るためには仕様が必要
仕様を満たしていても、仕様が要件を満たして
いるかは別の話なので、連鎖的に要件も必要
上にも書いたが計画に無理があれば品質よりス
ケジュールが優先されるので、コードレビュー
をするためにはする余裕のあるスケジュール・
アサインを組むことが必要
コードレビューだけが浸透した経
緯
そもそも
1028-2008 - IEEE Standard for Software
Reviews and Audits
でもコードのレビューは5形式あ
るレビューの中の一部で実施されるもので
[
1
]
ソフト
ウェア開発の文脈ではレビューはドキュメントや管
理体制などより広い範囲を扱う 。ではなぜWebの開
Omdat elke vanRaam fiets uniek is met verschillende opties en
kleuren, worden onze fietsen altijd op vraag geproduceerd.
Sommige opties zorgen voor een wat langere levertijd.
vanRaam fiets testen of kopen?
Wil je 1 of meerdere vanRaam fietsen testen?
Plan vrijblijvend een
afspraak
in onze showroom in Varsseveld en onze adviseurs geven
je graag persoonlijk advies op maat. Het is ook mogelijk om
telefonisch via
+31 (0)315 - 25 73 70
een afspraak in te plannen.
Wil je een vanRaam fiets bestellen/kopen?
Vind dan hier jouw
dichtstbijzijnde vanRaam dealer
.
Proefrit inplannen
==============================
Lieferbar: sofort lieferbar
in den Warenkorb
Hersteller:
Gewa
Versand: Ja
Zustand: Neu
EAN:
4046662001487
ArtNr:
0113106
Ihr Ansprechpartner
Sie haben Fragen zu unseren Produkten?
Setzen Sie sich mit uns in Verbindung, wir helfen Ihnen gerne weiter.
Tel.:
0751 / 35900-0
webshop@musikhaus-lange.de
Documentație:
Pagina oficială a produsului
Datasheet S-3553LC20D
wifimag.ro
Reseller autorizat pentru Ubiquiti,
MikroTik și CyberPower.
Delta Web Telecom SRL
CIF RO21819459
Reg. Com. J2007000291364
==============================
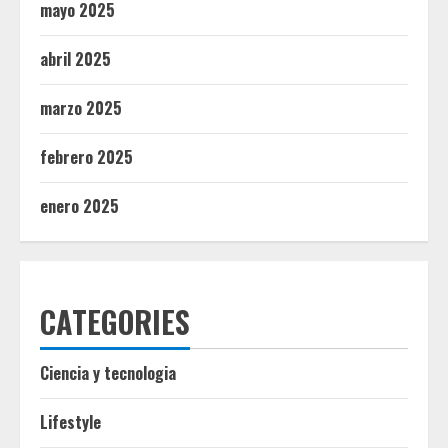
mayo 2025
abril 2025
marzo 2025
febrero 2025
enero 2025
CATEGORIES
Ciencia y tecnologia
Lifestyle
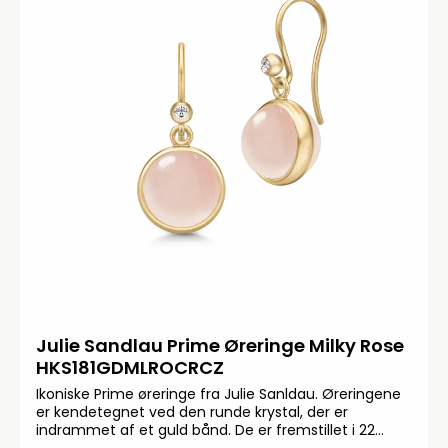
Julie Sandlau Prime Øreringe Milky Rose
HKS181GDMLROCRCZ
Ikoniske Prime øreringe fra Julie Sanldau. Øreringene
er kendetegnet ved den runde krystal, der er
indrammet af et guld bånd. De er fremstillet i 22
==============================
• **What to do**
From the entries above, print the lines beginning at the one with "Reseller autorizat pentru" and stopping after the one with "Reg. Com. J2007000291364", exactly as written and with nothing else.

• **Answer space**
Reseller autorizat pentru Ubiquiti,
MikroTik și CyberPower.
Delta Web Telecom SRL
CIF RO21819459
Reg. Com. J2007000291364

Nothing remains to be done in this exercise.